I can learn to resist
Anything but frustration
I can learn to persist
With anything but aiming low
I can learn to close my eyes
To anything but injustice
I can learn to get along
With all the things I don’t know
You can surrender
Without a prayer
But never really pray
Pray without surrender
You can fight
Without ever winning
But never ever win
Without a fight
Last week sometime I listened to a Derrick Jensen interview on WOJB: he does an interview with them every month but this is the first time I got to listen. He was a little off at first – his head was elsewhere, I think, but after a few minutes he got focused and it was an interesting conversation. A lot of that conversation focused on resistance. Now, a week, later, having read his most recent Orion article, I understand where that discussion came from.
The whole thing got me thinking a lot about recent discussions around the blogosphere. Dave has been writing about overt resistance strategies, Hacking Massively Complicated Systems and Throwing off the Shackles of Debt. Both intrigue me: I’m not sure yet whether his “hacking” approach can or will succeed, but I will be interested in following along as he develops these ideas. His commentary on debt is right on, but as it happens does not apply to me. Part of my simplification process has been to reduce my debt to zero – unfortunately (or perhaps not?) this has also reduced my assets to near zero. That means that my approach will have to stay in the low budget realm as I have no intention of taking on new debt under any circumstances.

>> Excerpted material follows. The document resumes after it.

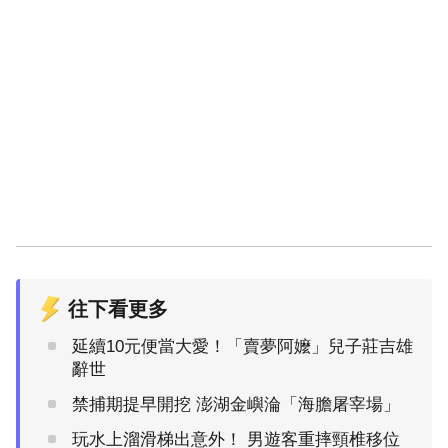
往下看更多
延續10元便當大愛！「賣夢阿嬤」兒子莊吉雄
辭世
禁捕期提早開挖 澎湖金嶼淪「海膽屠宰場」
玩水上溜滑梯出意外！ 男遊客重摔頸椎移位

Meanwhile, over at the Archdruid report, JMG wrote a series addressing The Costs of Community, Secret Handshakes and The Presupposition of Passivity. Underlying those essays was an accusation of laziness: that because current communitarians are not supporting organizations such as the Masons or grass roots activism, that this implies that we are not willing to pay the costs of community. I understand his point and I am certain that in some ways people have become lazy – or more precisely, docile.
But I think there is a different lesson in all of this.
I totally agree with Derrick that if we love this world, if we love the salmon, the wolves, the bears, the mighty oak tree – if we love then we must do something. Or many things. Give everything we’ve got. But at the same time, I think there is a fallacy in his argument – the same fallacy that JMG brought to light for me. (In my disagreement, that is)
Historically, change has been brought about by activism of some variety or another. The Suffragettes, the Civil Rights Movement, The American Revolution, local political organizations. But stop right there. Yes, the Suffragettes gave women the vote. A hundred years later, we are still fighting for equal treatment. We are overburdened by the double-income trap. We are looked down upon for any perceived interest in “traditional women’s work” (oftentimes even by ourselves). And the system as a whole? The civilizational system itself? More devastating than ever.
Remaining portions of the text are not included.